International Herald Tribune Dec 19 2002

A DARING YOUNG MAN A Biography of William Saroyan

  Reviewed by Janet Maslin NYT  Thursday, December 19, 2002

By John Leggett. Illustrated. 462 pages. Alfred A. Knopf. $30.

William Saroyan could write a play in a day and a short story in two hours. Months before his death in 1981, at 73, he claimed to have 50 published books, 50 unpublished manuscripts and 50 years' worth of journal entries to his credit. So it is astounding to find no first-hand evidence of the Saroyan voice in John Leggett's paraphrase-filled new biography, "A Daring Young Man."

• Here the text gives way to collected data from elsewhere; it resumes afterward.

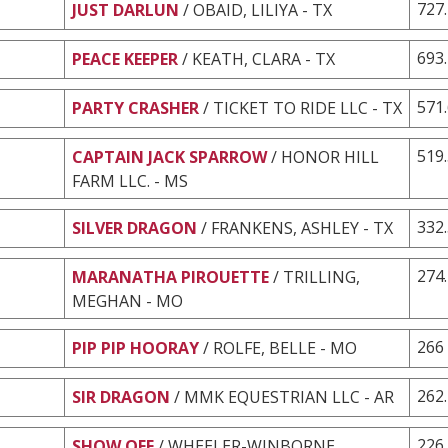
727
JUST DARLUN
/ OBAID, LILIYA - TX
693
PEACE KEEPER
/ KEATH, CLARA - TX
571
PARTY CRASHER
/ TICKET TO RIDE LLC - TX
519
CAPTAIN JACK SPARROW
/ HONOR HILL
FARM LLC. - MS
332
SILVER DRAGON
/ FRANKENS, ASHLEY - TX
274
MARANATHA PIROUETTE
/ TRILLING,
MEGHAN - MO
266
PIP PIP HOORAY
/ ROLFE, BELLE - MO
262
SIR DRAGON
/ MMK EQUESTRIAN LLC - AR
226
SHOW OFF
/ WHEELER-WINBORNE,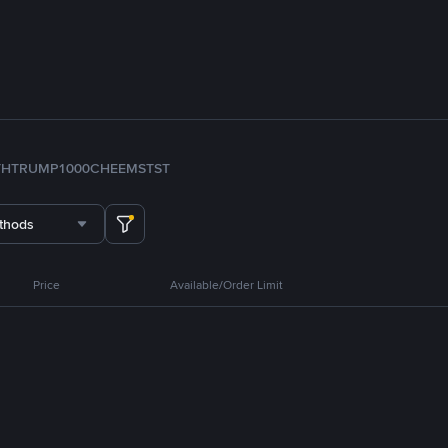
TH
TRUMP
1000CHEEMS
TST
thods
Price
Available/Order Limit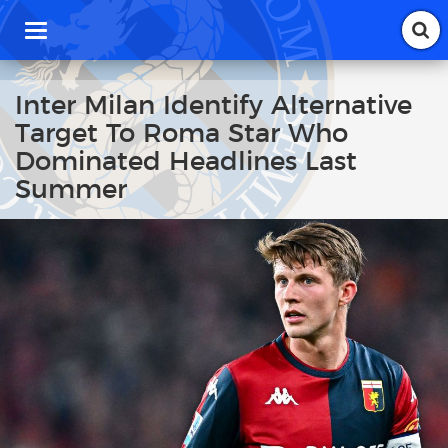
T
o
g
g
Inter Milan Identify Alternative
l
Target To Roma Star Who
e
n
Dominated Headlines Last
a
Summer
v
i
g
a
t
i
o
n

This is not to say that Leggett, longtime director of the Writers' Workshop at the University of Iowa and a former book editor, has not done his homework. Though his notes are sketchy and his bibliography mystifyingly brief (listing only three books not written by members of the Saroyan family), he has obvious feeling for his subject. He grasps the larger, self-destructive misanthropy in Saroyan's life, as well as much of the minutiae (at the level of family quarrels, real estate transactions and gambling debts). But his book is hurt from the outset by an apparent lack of permission to use Saroyan's own words, and a lack of candor about that shortcoming.

In its necessarily roundabout way, "A Daring Young Man" does shape a detailed portrait of a memorably irascible man. "With a lover like this, humanity needs no enemy," a reviewer for Time magazine once wrote about Saroyan, the ostensibly bighearted author of "The Human Comedy," "The Daring Young Man on the Flying Trapeze," "My Heart's in the Highlands" and many other books and plays. Even among the ranks of famously difficult, hard-living literary prodigies, Saroyan stood out as a hard case. Awarded the Pulitzer Prize in drama for "The Time of Your Life" in 1940, Saroyan refused the honor, complaining that it should have come sooner.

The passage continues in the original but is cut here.